ID Translation

Turn meaningless IDs into human-readable labels.

_images/covid-europe-mplcyberpunk-theme.png

Total number of Covid cases cases per day. IDs have been translated using the standard id:name-format.

The Configuration File

The recommended way of creating and configuring fetchers is the Translator.from_config() method, which takes a YAML config-file and returns a ready-to-run Translator. The translator has a lot of configuration options, as does its components. See the Translating with a SQL database notebook and its associated config.yaml file for an example.

Translating IDs in 30 seconds

We will assume that there is a PostgreSQL database running locally with the following two tables present:

humans:                       animals:
   id | name    | Gender        bestie_id | name   | is_nice
------+---------+--------      -----------+--------+---------
 1991 | Richard | Male                  0 | Tarzan | false
 1999 | Sofia   | Female                1 | Morris | true
                                        2 | Simba  | true
What we need:
  • A SqlFetcher to fetch from the tables above.

  • A Mapper to bind names (such as human_id to table humans) automatically.

  • Some PlaceholderOverrides since the animals table has a strange ID column.

Putting it all together:

>>> from rics.translation import Translator
>>> from rics.translation.fetching import SqlFetcher
>>> from rics.translation.offline import PlaceholderOverrides
>>> from rics.mapping import Mapper
>>>
>>> fetcher = SqlFetcher(
...     # Connection string may be an environment variable if
...     # prefixed by '@'. Example: @TRANSLATION_DB_CONNECTION_STRING
...     connection_string = 'postgresql://user:passwrod@localhost:5432/mydatabase',
...     whitelist_tables = ['humans', 'animals'],
...     placeholder_overrides=PlaceholderOverrides(source_specific={'animals': {'bestie_id': 'id'}})
... )  
>>> mapper=Mapper(score_function='like_database_table', apply_heuristics=True, overrides={"people": "humans"})
>>> translator = Translator(fetcher, fmt='{id}:{name}[, nice={is_nice}]', mapper=mapper) 
>>> data = {'animal': [0, 2], 'people': [1991, 1999]}
>>> for key, translated_table in translator.translate(data).items():
...    print(f'Translations for {repr(key)}:')
...    for translated_id in translated_table:
...        print(f'    {repr(translated_id)}') # Doctest: +SKIP
Translations for 'animal':
    '0:Tarzan, nice=False'
    '2:Simba, nice=True'
Translations for 'people':
    '1991:Richard'
    '1999:Sofia'
Summary:
  • Database contains tables humans and animals. Names are “animal” and “people”.

  • PlaceholderOverrides: The ID-column in animals is animals.bestie_id, we expected id.

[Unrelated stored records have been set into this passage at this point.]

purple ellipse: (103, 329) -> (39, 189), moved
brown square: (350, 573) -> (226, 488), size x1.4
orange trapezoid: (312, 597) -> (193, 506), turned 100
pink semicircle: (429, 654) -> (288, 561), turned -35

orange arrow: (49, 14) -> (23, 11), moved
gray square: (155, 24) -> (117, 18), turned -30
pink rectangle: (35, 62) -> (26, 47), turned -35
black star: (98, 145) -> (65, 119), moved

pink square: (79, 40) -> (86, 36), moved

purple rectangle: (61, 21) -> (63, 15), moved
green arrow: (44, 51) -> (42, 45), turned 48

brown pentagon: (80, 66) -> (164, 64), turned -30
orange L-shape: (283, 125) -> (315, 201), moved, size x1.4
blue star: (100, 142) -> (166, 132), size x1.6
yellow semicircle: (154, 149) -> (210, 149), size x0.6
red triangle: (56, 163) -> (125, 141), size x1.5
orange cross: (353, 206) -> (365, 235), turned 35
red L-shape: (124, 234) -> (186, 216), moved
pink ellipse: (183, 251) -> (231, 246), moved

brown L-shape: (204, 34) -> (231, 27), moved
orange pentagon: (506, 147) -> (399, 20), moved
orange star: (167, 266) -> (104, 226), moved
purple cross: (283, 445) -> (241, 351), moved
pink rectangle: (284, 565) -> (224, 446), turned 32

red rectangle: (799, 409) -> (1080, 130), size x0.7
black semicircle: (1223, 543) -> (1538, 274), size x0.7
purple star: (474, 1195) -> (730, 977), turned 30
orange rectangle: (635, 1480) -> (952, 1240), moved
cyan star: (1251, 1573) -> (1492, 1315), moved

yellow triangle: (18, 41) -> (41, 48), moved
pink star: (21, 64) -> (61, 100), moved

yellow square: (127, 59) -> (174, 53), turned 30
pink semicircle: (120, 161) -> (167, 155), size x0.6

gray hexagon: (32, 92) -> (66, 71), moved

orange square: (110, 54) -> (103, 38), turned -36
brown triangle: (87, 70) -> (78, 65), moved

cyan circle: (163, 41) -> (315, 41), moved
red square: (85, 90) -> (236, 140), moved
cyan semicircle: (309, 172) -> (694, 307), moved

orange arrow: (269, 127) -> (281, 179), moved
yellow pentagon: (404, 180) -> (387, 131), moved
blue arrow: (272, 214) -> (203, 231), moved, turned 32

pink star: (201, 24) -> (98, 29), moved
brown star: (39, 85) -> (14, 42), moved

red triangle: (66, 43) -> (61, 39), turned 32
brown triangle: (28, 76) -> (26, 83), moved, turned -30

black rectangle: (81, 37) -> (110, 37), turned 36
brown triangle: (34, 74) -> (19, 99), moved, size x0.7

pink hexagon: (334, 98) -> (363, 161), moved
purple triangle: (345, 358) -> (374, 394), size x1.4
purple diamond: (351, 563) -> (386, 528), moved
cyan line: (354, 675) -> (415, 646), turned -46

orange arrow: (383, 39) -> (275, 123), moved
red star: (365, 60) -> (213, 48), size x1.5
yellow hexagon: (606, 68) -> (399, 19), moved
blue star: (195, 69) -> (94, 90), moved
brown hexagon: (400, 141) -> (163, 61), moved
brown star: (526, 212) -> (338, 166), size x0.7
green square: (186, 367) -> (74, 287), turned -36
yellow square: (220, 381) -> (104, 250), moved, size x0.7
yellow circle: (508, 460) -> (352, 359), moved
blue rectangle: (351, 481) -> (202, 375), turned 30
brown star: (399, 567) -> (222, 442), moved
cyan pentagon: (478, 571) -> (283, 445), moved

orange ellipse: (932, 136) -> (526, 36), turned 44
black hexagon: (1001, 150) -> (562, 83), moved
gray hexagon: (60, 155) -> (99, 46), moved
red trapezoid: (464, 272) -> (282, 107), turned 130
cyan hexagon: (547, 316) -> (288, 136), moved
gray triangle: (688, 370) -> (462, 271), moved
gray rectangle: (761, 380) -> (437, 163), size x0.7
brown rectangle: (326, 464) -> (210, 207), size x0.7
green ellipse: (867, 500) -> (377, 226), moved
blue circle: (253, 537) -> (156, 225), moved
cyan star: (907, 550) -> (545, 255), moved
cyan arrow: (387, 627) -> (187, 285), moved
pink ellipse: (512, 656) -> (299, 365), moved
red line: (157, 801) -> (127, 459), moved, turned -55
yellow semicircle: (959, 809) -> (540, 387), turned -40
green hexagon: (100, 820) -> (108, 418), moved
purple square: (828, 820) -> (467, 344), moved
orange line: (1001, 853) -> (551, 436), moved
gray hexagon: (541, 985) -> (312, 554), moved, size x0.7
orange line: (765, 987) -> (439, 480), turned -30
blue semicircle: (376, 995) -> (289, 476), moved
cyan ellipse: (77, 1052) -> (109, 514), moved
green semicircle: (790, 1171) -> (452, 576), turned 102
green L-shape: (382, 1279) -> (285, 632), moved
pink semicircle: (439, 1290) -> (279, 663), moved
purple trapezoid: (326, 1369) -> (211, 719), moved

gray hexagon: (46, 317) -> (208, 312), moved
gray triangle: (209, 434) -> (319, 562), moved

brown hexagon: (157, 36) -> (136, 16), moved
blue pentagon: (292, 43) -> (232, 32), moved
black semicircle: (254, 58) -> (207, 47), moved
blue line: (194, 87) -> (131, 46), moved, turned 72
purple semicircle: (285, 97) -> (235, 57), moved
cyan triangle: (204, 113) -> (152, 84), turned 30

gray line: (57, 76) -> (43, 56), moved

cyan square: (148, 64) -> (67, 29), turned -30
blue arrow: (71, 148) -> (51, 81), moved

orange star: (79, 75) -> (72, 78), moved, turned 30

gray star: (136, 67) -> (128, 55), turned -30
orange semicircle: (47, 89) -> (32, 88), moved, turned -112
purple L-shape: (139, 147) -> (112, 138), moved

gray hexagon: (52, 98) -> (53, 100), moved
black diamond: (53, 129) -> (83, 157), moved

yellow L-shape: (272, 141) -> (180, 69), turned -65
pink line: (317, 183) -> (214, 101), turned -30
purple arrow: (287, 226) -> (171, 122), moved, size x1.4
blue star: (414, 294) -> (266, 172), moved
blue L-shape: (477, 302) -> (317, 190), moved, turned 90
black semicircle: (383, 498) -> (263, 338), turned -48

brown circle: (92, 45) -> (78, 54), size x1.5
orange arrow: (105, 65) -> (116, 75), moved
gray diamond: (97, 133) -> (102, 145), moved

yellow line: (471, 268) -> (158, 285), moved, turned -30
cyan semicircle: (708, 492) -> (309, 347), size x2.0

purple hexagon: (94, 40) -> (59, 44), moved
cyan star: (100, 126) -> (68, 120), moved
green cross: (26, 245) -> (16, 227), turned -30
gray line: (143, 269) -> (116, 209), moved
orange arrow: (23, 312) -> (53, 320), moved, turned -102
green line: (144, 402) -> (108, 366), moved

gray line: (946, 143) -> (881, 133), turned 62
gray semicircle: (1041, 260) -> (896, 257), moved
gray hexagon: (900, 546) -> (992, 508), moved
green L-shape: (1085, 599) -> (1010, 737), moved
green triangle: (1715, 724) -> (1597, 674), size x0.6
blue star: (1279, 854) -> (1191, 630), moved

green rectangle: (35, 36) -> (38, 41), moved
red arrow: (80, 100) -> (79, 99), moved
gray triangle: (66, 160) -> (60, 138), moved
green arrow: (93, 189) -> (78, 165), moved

  • Mapper: Responsible for matching animal with table animals. The words “people” and “humans” are too different for like_database_table(), so we provide this binding.

  • The translator ties it all together when we call translate().

  • There is no humans.is_nice column; nice=<True/False> is present only for animals.

The example above could be solved using config options that Translator.from_config() provides. The primary use case for importing and using these classes directly is writing a more advanced a score_function or fetcher than the implementations of this package provide.